Preschoolers at work on “gingerbread geometry.” Cosmetology students practicing in their in-school full-service salon. Elementary school gardens planted and tended by students and the community. A new middle-school chamber orchestra that practices on its own time.
These are just some of the Fredericksburg City Public School programs and initiatives that local legislators visited during a whirlwind tour Thursday morning.
The Virginia School Board Association has designated November as “Take Your Legislator to School” month in an effort to promote a closer relationship between public education and the state legislature.
“If folks don’t take the time to come see what we do, they fill in the blanks,” with something negative FCPS superintendent Marci Catlett said.
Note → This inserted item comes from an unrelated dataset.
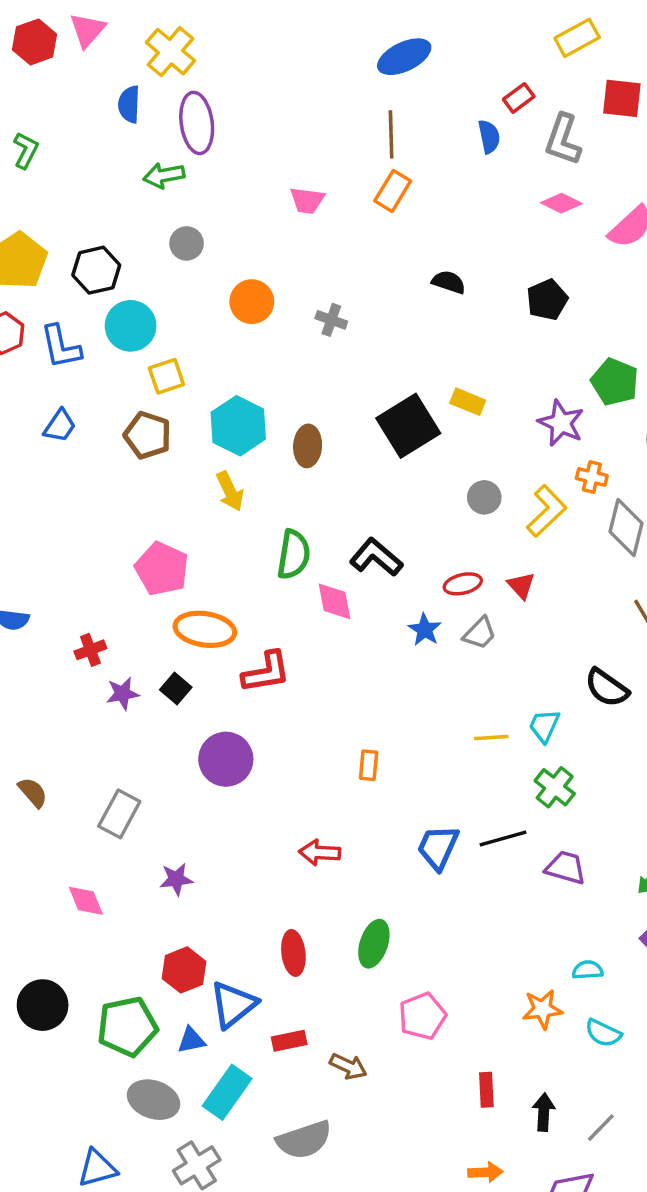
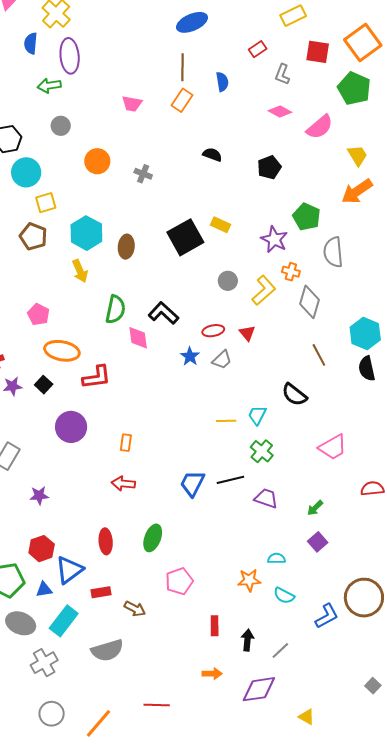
blue semicircle: (489, 137) -> (222, 82), moved
gray L-shape: (563, 140) -> (282, 74), size x0.7
pink pentagon: (162, 569) -> (38, 315), size x0.7
orange rectangle: (369, 765) -> (126, 443), moved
State Delegate-elect Joshua Cole and Senator-elect Tara Durant, legislative aides from the offices of Virginia Senators Mark Warner and Tim Kaine, and Fredericksburg School Board members visited each of the division’s four schools, along with the preschool and alternative education programs.
Catlett and deputy superintendent Matt Eberhardt credited both Cole and Durant for helping the school division acquire funding in recent years to expand its capacity and programs.
Cole helped acquire $500,000 to expand James Monroe High School’s cosmetology program, doubling its capacity from 14 to 30 students, and boost the certified nurse assistant program.
Catlett said improving and expanding career and technical education offerings will be the main focus for the division.
“Our next major goal is getting our CTE program to what our students deserve. That will be our next cheerleading effort,” she said. “First, we had to address overcrowding and our instructional programs.”
Durant was instrumental in helping the division address overcrowding, Eberhardt said. She helped apply for money from the state’s new school construction grant fund to offset some of the cost of the new middle school being built in the Idlewild neighborhood.
FCPS received some $7 million through that effort.
“We could not have done this without Del. Durant,” Eberhardt said.
The group also visited the site of the new middle school. Eberhardt said construction is about two weeks ahead of schedule and is expected to be two months ahead of schedule “very soon.”
It is also coming in under the $77 million budgeted for it, he said.
The new school, which will retain the name “Walker-Grant Middle School,” will have capacity for 1,100 students and will allow the division to renovate the current Walker-Grant Middle School building into a third elementary school, thereby alleviating crowding at Hugh Mercer and Lafayette elementary schools.
Both the new Walker-Grant Middle and the as-yet-unnamed new elementary school are projected to open in August 2025.